It all started here at Crandon Park, in the spring of 2004. A pair of bandanas: one holding back a honey-blond bun, the other wrapped around a dark and shiny curtain of hair. Roger Federer, coming off his first Indian Wells title, was ambushed by Rafael Nadal in straight sets, 6-3, 6-3.
“You could tell that he was definitely going to win the French Open,” said Federer on Friday night as he enjoyed the afterglow of his three-hour Miami Open victory over Nick Kyrgios. “I didn’t think he was going to win nine or ten of them.” And neither could we have imagined the sheer scale of this rivalry. In the annals of tennis, only Martina Navratilova versus Chris Evert can compete.
On Sunday, Federer and Nadal are preparing for the 37th instalment of their long-running saga on the same court. The level of excitement in Miami can be judged by the scarcity of tickets: the cheapest seats are going for more than $500. To adapt the old cliché, they must keep meeting like this.

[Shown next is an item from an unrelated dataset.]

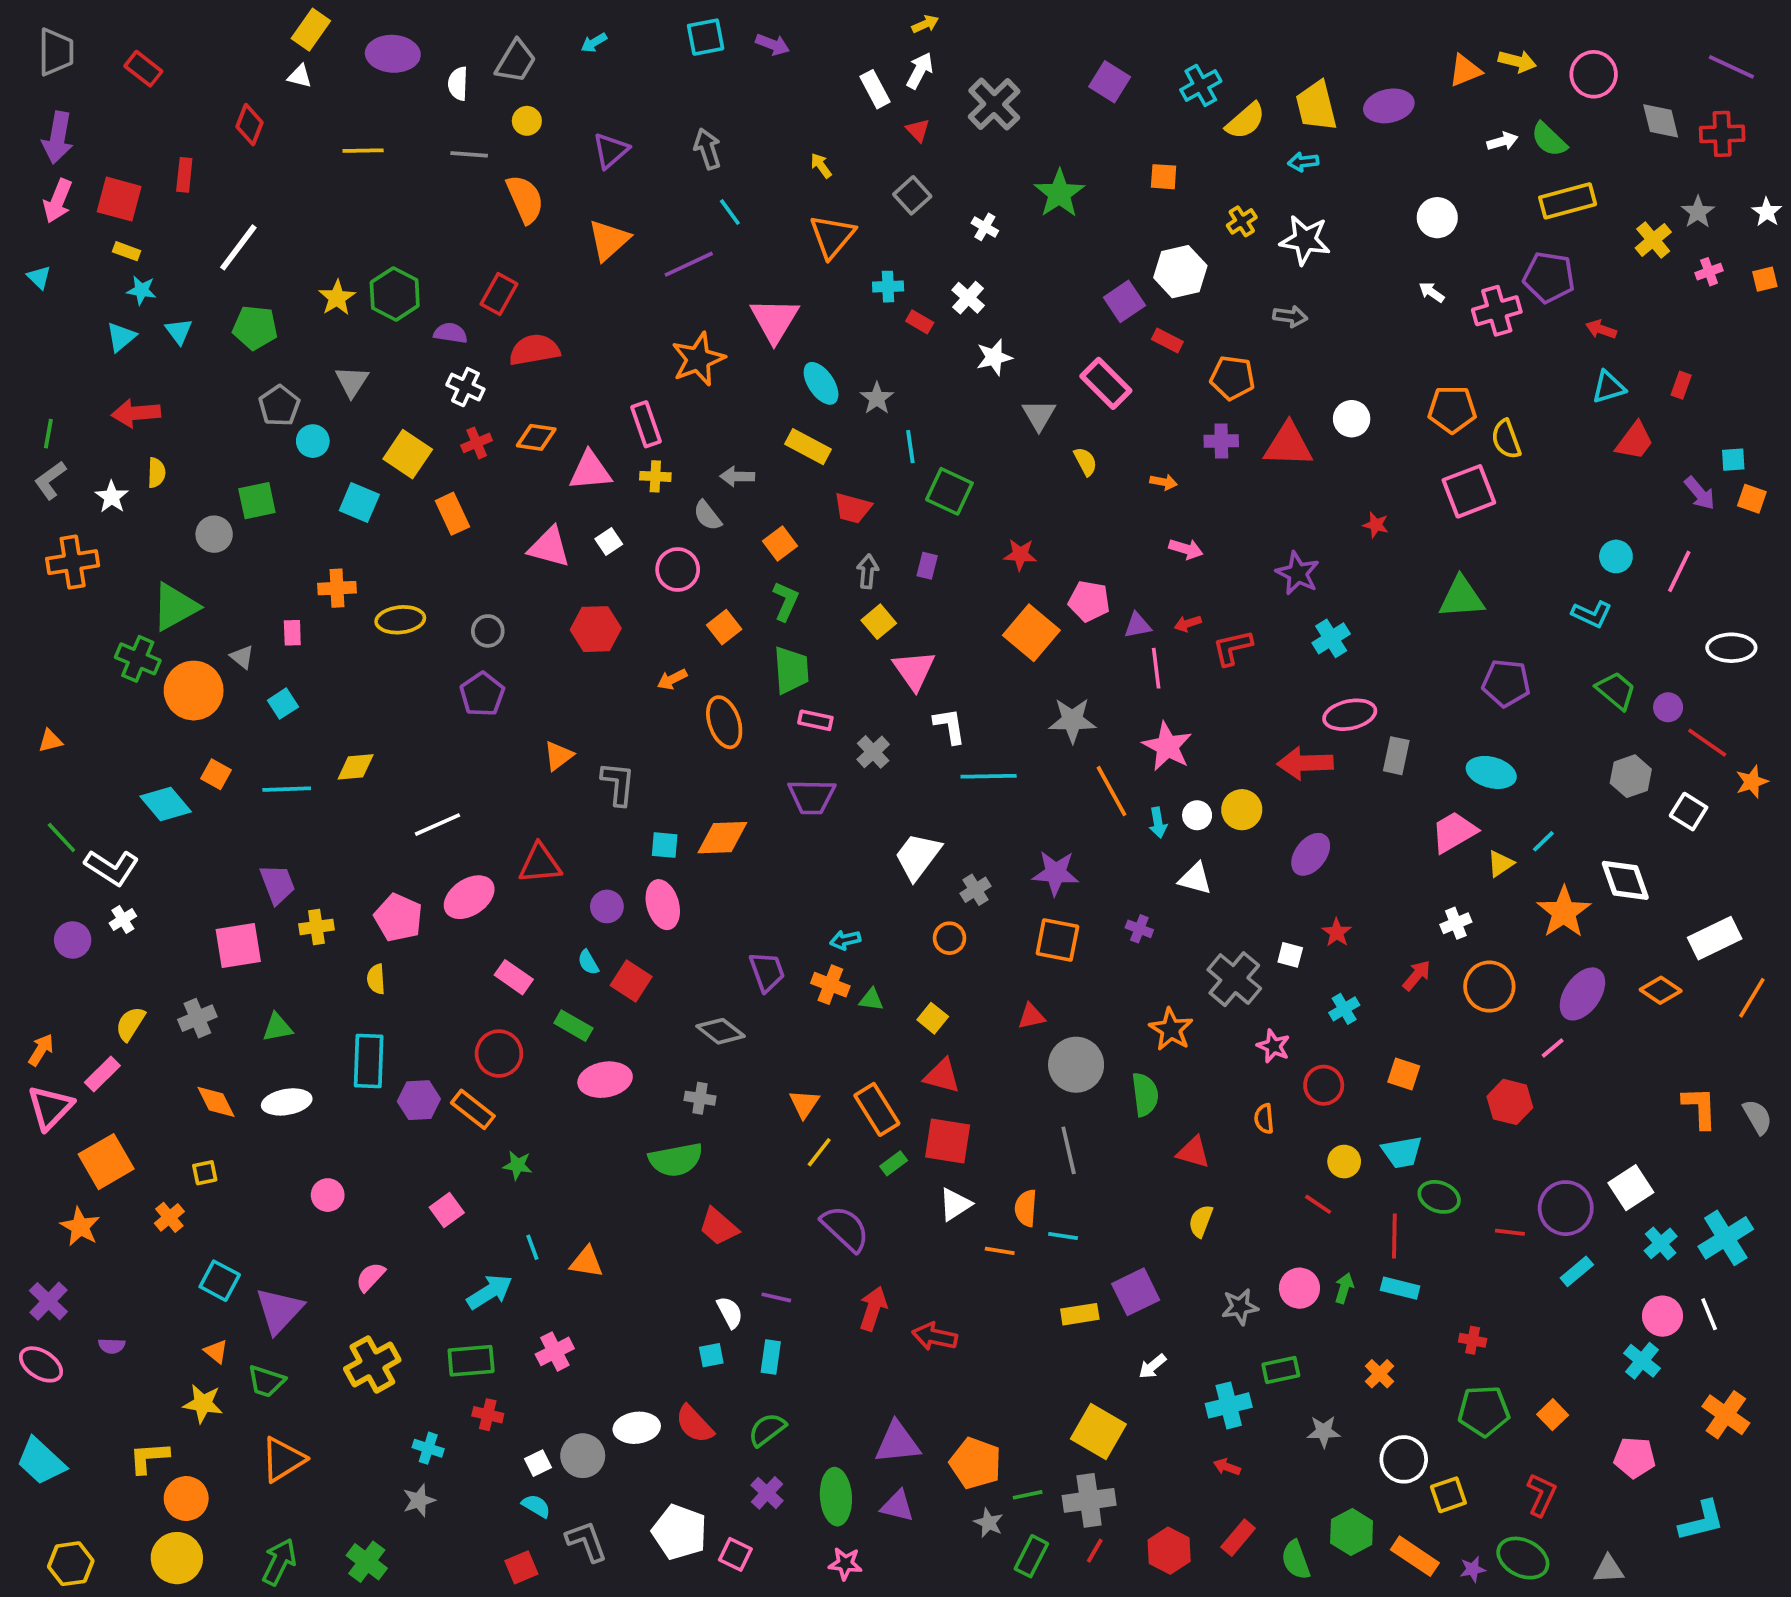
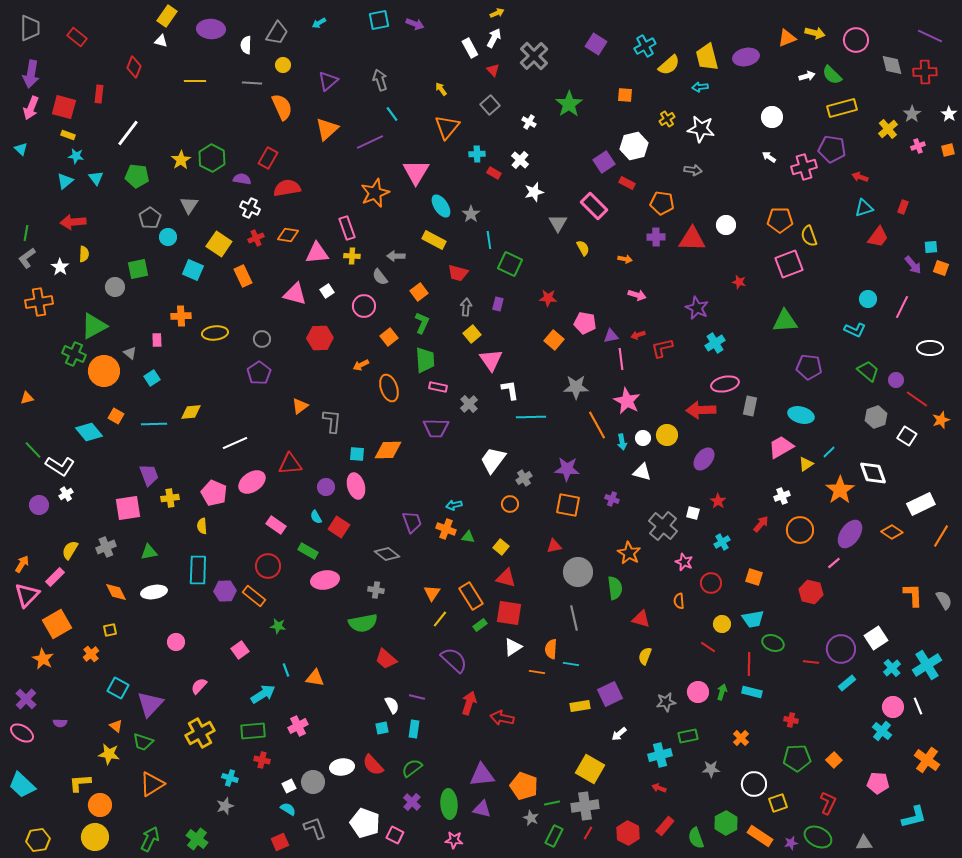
orange square: (1031, 633) -> (554, 340), size x0.7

“It feels like old times, playing each other every week,” added Federer.
Yet even in their most dominant phase, in the mid-to-late noughties, they had never racked up three meetings by the end of the early-season hard-court swing.
In the old days, this might have felt like a chore for Federer. Until 2017, Nadal could always fall back on a simple and effective tactic: just hit towards the high backhand that represented Federer’s Achilles heel. But we are dealing with a different Federer now, a Federer whose backhand has grown fangs. Victorious in the Australian Open final, and then in the fourth round of Indian Wells, he has narrowed the gap to 23-13 in Nadal’s favour.
In Miami, Nadal leads 2-1, but Federer still remembers their only previous final here – in 2005 – as a significant moment in his career. Finals were best-of-five sets back then, and Nadal led by two sets to love and by 4-1 before the match flipped on its head. “It was a turning point in my career,” Federer recalled on Friday, finding the positives in a series that some have characterised as a decade-long roadblock.
“For me to be able to focus for four hours, smashing forehand after forehand down the line … I felt like I had to learn how to fight in matches, and there I showed it to myself and my team that I could do it.”
Fight has certainly been the theme for Federer in Miami this week. Yes, we have seen many mesmerising strokes, including one drop shot so audacious that everyone in the stadium laughed out loud. But the last two matches in particular have been contests of wills, settled by deciding-set tie-breaks against Tomas Berdych and Kyrgios.
In both cases, a rabidly pro-Federer crowd helped to muddle the minds of his opponents. In both cases, they committed hara-kiri in the final seconds with a wild double fault.
Still, Federer has just kept rolling. “When I came to Miami, I thought eventually it’s going to catch up with me,” he said. “The court is slower here and I already won Indian Wells, so semis would be an unbelievable run.
“Now here we are in the finals and I get a chance to win the tournament.
“Still, I feel like there is a mountain to climb in Rafa. He’s not won it yet before. He’s definitely feeling fresher than I feel right now. That’s not a problem. I’ll be ready.
“It’s definitely going to be very special playing Rafa here again. Of course I’m thrilled for him as well that he came back as well as he did after the comeback, the struggles that he had last year. Hopefully it’s not our last match.”
Barring catastrophic injury, there seems little chance of that. When the new set of rankings comes out on Monday, the ‘Big Five’ will be reunited at the top, with Federer and Nadal slotting in behind Andy Murray, Novak Djokovic and Stan Wawrinka. The only question – to be decided on Sunday – is who will take the No 4 spot and who will be No 5.
So what of the rest? Over the past few days, it feels like we have witnessed the birth pangs of a new world order. Kyrgios could and probably should have beaten Federer on Friday in an extraordinary three-hour rumble that might well go down as the match of the season to date. And 19-year-old Alexander Zverev also showed his class in a comprehensive win over Wawrinka.
At the same time, though, the old guard are not going away. When the coin toss is made on Sunday, those bandanas will not be holding back quite as much hair as they did in 2004. But in the stands, the sense of anticipation will be greater than ever.